INSTRUCTIONS TO FOLLOW
A word-for-word copy of the records below is required.

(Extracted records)
※ ※ ※

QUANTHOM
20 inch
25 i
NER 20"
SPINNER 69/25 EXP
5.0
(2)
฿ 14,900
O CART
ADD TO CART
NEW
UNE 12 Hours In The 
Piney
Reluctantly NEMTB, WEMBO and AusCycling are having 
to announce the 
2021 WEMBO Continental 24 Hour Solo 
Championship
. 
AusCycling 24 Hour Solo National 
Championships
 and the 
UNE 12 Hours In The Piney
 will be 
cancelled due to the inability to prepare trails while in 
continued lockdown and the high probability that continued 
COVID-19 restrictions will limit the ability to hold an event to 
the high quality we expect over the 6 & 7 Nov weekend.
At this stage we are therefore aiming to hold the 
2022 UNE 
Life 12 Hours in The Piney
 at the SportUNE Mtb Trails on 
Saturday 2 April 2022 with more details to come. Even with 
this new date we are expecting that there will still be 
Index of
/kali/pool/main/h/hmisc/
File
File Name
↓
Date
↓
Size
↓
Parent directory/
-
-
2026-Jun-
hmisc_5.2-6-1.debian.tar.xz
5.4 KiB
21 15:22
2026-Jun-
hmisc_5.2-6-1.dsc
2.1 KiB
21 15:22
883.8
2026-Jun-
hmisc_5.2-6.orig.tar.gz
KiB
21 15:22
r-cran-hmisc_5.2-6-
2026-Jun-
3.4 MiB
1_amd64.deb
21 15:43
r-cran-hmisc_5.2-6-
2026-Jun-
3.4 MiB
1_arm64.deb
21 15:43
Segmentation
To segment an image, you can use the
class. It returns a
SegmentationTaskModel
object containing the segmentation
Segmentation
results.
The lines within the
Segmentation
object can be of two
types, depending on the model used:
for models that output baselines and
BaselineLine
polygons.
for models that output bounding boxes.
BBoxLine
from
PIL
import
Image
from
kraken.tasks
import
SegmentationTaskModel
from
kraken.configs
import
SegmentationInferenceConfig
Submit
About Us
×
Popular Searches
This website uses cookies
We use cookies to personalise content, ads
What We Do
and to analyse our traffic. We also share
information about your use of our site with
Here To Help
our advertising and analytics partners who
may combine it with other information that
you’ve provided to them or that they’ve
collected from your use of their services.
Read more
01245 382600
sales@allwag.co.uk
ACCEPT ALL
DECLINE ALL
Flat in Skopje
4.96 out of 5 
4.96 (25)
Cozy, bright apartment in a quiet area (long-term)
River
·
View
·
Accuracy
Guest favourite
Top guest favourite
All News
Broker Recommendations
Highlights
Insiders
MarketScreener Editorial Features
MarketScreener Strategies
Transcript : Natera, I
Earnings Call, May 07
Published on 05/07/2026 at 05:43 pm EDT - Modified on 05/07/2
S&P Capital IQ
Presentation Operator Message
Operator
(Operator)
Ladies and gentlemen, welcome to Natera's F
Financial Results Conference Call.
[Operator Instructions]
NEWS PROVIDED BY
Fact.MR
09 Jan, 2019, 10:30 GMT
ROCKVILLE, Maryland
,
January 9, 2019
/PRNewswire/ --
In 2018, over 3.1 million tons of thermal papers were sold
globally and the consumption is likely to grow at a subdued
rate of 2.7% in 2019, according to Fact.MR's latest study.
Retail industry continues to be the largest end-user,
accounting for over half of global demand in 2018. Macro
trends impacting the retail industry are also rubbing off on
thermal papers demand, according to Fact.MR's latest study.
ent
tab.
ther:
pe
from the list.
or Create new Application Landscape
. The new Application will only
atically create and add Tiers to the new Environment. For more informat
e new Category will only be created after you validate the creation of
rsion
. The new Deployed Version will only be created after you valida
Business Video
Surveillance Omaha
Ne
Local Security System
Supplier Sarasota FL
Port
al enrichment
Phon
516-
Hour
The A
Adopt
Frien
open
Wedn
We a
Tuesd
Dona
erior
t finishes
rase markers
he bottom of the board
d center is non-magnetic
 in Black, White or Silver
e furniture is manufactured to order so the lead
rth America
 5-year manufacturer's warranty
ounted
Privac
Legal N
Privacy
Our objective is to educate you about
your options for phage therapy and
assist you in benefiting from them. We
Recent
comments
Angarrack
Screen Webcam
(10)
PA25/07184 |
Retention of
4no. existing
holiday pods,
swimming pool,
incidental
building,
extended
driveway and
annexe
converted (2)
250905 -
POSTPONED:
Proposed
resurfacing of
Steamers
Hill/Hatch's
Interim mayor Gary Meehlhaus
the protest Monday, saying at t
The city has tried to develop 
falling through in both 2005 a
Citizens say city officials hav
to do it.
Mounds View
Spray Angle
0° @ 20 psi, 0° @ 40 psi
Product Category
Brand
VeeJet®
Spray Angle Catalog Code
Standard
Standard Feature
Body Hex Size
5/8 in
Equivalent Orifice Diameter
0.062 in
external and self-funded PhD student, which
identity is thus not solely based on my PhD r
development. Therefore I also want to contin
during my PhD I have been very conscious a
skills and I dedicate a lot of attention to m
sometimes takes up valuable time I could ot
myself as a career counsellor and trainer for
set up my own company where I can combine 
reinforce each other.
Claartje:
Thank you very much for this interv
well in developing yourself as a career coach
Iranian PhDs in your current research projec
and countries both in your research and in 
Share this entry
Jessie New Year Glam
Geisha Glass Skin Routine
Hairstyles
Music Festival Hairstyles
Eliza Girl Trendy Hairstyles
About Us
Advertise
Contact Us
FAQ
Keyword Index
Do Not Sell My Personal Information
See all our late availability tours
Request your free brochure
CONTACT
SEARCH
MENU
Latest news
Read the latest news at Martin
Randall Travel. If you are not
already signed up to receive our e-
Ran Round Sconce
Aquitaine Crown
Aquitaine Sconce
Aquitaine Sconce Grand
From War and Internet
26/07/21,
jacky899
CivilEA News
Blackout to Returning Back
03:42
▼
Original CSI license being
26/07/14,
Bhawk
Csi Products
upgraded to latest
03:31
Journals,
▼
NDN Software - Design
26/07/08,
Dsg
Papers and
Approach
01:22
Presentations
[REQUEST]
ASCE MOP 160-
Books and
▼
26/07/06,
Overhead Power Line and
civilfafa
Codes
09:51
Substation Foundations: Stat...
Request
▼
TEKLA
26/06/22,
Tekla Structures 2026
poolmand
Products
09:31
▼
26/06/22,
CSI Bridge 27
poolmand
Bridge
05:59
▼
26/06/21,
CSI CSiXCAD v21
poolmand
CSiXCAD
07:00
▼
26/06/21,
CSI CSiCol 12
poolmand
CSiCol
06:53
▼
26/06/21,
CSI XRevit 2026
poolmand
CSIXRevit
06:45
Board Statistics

※ ※ ※

RESULT FOR THIS TASK
QUANTHOM
20 inch
25 i
NER 20"
SPINNER 69/25 EXP
5.0
(2)
฿ 14,900
O CART
ADD TO CART
NEW
UNE 12 Hours In The 
Piney
Reluctantly NEMTB, WEMBO and AusCycling are having 
to announce the 
2021 WEMBO Continental 24 Hour Solo 
Championship
. 
AusCycling 24 Hour Solo National 
Championships
 and the 
UNE 12 Hours In The Piney
 will be 
cancelled due to the inability to prepare trails while in 
continued lockdown and the high probability that continued 
COVID-19 restrictions will limit the ability to hold an event to 
the high quality we expect over the 6 & 7 Nov weekend.
At this stage we are therefore aiming to hold the 
2022 UNE 
Life 12 Hours in The Piney
 at the SportUNE Mtb Trails on 
Saturday 2 April 2022 with more details to come. Even with 
this new date we are expecting that there will still be 
Index of
/kali/pool/main/h/hmisc/
File
File Name
↓
Date
↓
Size
↓
Parent directory/
-
-
2026-Jun-
hmisc_5.2-6-1.debian.tar.xz
5.4 KiB
21 15:22
2026-Jun-
hmisc_5.2-6-1.dsc
2.1 KiB
21 15:22
883.8
2026-Jun-
hmisc_5.2-6.orig.tar.gz
KiB
21 15:22
r-cran-hmisc_5.2-6-
2026-Jun-
3.4 MiB
1_amd64.deb
21 15:43
r-cran-hmisc_5.2-6-
2026-Jun-
3.4 MiB
1_arm64.deb
21 15:43
Segmentation
To segment an image, you can use the
class. It returns a
SegmentationTaskModel
object containing the segmentation
Segmentation
results.
The lines within the
Segmentation
object can be of two
types, depending on the model used:
for models that output baselines and
BaselineLine
polygons.
for models that output bounding boxes.
BBoxLine
from
PIL
import
Image
from
kraken.tasks
import
SegmentationTaskModel
from
kraken.configs
import
SegmentationInferenceConfig
Submit
About Us
×
Popular Searches
This website uses cookies
We use cookies to personalise content, ads
What We Do
and to analyse our traffic. We also share
information about your use of our site with
Here To Help
our advertising and analytics partners who
may combine it with other information that
you’ve provided to them or that they’ve
collected from your use of their services.
Read more
01245 382600
sales@allwag.co.uk
ACCEPT ALL
DECLINE ALL
Flat in Skopje
4.96 out of 5 
4.96 (25)
Cozy, bright apartment in a quiet area (long-term)
River
·
View
·
Accuracy
Guest favourite
Top guest favourite
All News
Broker Recommendations
Highlights
Insiders
MarketScreener Editorial Features
MarketScreener Strategies
Transcript : Natera, I
Earnings Call, May 07
Published on 05/07/2026 at 05:43 pm EDT - Modified on 05/07/2
S&P Capital IQ
Presentation Operator Message
Operator
(Operator)
Ladies and gentlemen, welcome to Natera's F
Financial Results Conference Call.
[Operator Instructions]
NEWS PROVIDED BY
Fact.MR
09 Jan, 2019, 10:30 GMT
ROCKVILLE, Maryland
,
January 9, 2019
/PRNewswire/ --
In 2018, over 3.1 million tons of thermal papers were sold
globally and the consumption is likely to grow at a subdued
rate of 2.7% in 2019, according to Fact.MR's latest study.
Retail industry continues to be the largest end-user,
accounting for over half of global demand in 2018. Macro
trends impacting the retail industry are also rubbing off on
thermal papers demand, according to Fact.MR's latest study.
ent
tab.
ther:
pe
from the list.
or Create new Application Landscape
. The new Application will only
atically create and add Tiers to the new Environment. For more informat
e new Category will only be created after you validate the creation of
rsion
. The new Deployed Version will only be created after you valida
Business Video
Surveillance Omaha
Ne
Local Security System
Supplier Sarasota FL
Port
al enrichment
Phon
516-
Hour
The A
Adopt
Frien
open
Wedn
We a
Tuesd
Dona
erior
t finishes
rase markers
he bottom of the board
d center is non-magnetic
 in Black, White or Silver
e furniture is manufactured to order so the lead
rth America
 5-year manufacturer's warranty
ounted
Privac
Legal N
Privacy
Our objective is to educate you about
your options for phage therapy and
assist you in benefiting from them. We
Recent
comments
Angarrack
Screen Webcam
(10)
PA25/07184 |
Retention of
4no. existing
holiday pods,
swimming pool,
incidental
building,
extended
driveway and
annexe
converted (2)
250905 -
POSTPONED:
Proposed
resurfacing of
Steamers
Hill/Hatch's
Interim mayor Gary Meehlhaus
the protest Monday, saying at t
The city has tried to develop 
falling through in both 2005 a
Citizens say city officials hav
to do it.
Mounds View
Spray Angle
0° @ 20 psi, 0° @ 40 psi
Product Category
Brand
VeeJet®
Spray Angle Catalog Code
Standard
Standard Feature
Body Hex Size
5/8 in
Equivalent Orifice Diameter
0.062 in
external and self-funded PhD student, which
identity is thus not solely based on my PhD r
development. Therefore I also want to contin
during my PhD I have been very conscious a
skills and I dedicate a lot of attention to m
sometimes takes up valuable time I could ot
myself as a career counsellor and trainer for
set up my own company where I can combine 
reinforce each other.
Claartje:
Thank you very much for this interv
well in developing yourself as a career coach
Iranian PhDs in your current research projec
and countries both in your research and in 
Share this entry
Jessie New Year Glam
Geisha Glass Skin Routine
Hairstyles
Music Festival Hairstyles
Eliza Girl Trendy Hairstyles
About Us
Advertise
Contact Us
FAQ
Keyword Index
Do Not Sell My Personal Information
See all our late availability tours
Request your free brochure
CONTACT
SEARCH
MENU
Latest news
Read the latest news at Martin
Randall Travel. If you are not
already signed up to receive our e-
Ran Round Sconce
Aquitaine Crown
Aquitaine Sconce
Aquitaine Sconce Grand
From War and Internet
26/07/21,
jacky899
CivilEA News
Blackout to Returning Back
03:42
▼
Original CSI license being
26/07/14,
Bhawk
Csi Products
upgraded to latest
03:31
Journals,
▼
NDN Software - Design
26/07/08,
Dsg
Papers and
Approach
01:22
Presentations
[REQUEST]
ASCE MOP 160-
Books and
▼
26/07/06,
Overhead Power Line and
civilfafa
Codes
09:51
Substation Foundations: Stat...
Request
▼
TEKLA
26/06/22,
Tekla Structures 2026
poolmand
Products
09:31
▼
26/06/22,
CSI Bridge 27
poolmand
Bridge
05:59
▼
26/06/21,
CSI CSiXCAD v21
poolmand
CSiXCAD
07:00
▼
26/06/21,
CSI CSiCol 12
poolmand
CSiCol
06:53
▼
26/06/21,
CSI XRevit 2026
poolmand
CSIXRevit
06:45
Board Statistics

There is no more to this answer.